__AVAILABLE DATA__:
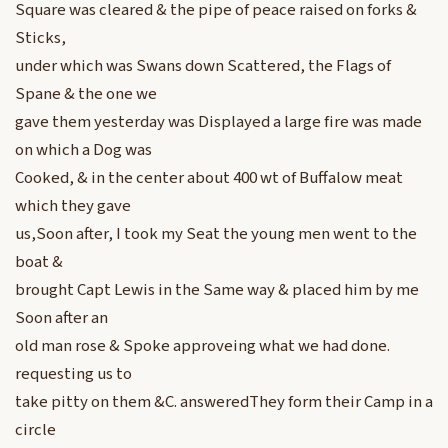
Square was cleared & the pipe of peace raised on forks &
Sticks,
under which was Swans down Scattered, the Flags of
Spane & the one we
gave them yesterday was Displayed a large fire was made
on which a Dog was
Cooked, & in the center about 400 wt of Buffalow meat
which they gave
us,Soon after, I took my Seat the young men went to the
boat &
brought Capt Lewis in the Same way & placed him by me
Soon after an
old man rose & Spoke approveing what we had done.
requesting us to
take pitty on them &C. answeredThey form their Camp in a
circle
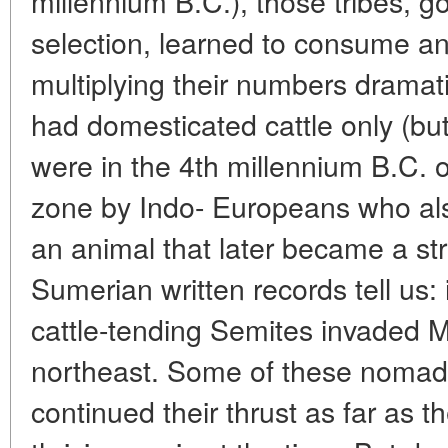
millennium B.C.), those tribes, g
selection, learned to consume an
multiplying their numbers dramat
had domesticated cattle only (bu
were in the 4th millennium B.C. 
zone by Indo- Europeans who als
an animal that later became a stri
Sumerian written records tell us: 
cattle-tending Semites invaded
northeast. Some of these nomads
continued their thrust as far as t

__PROBLEM DETAILS__:
The listing should be transcribed exactly. No picture is to appear in the transcription.

__ANSWER SECTION__:
Square was cleared & the pipe of peace raised on forks &
Sticks,
under which was Swans down Scattered, the Flags of
Spane & the one we
gave them yesterday was Displayed a large fire was made
on which a Dog was
Cooked, & in the center about 400 wt of Buffalow meat
which they gave
us,Soon after, I took my Seat the young men went to the
boat &
brought Capt Lewis in the Same way & placed him by me
Soon after an
old man rose & Spoke approveing what we had done.
requesting us to
take pitty on them &C. answeredThey form their Camp in a
circle
millennium B.C.), those tribes, g
selection, learned to consume an
multiplying their numbers dramat
had domesticated cattle only (bu
were in the 4th millennium B.C. 
zone by Indo- Europeans who als
an animal that later became a stri
Sumerian written records tell us: 
cattle-tending Semites invaded
northeast. Some of these nomads
continued their thrust as far as t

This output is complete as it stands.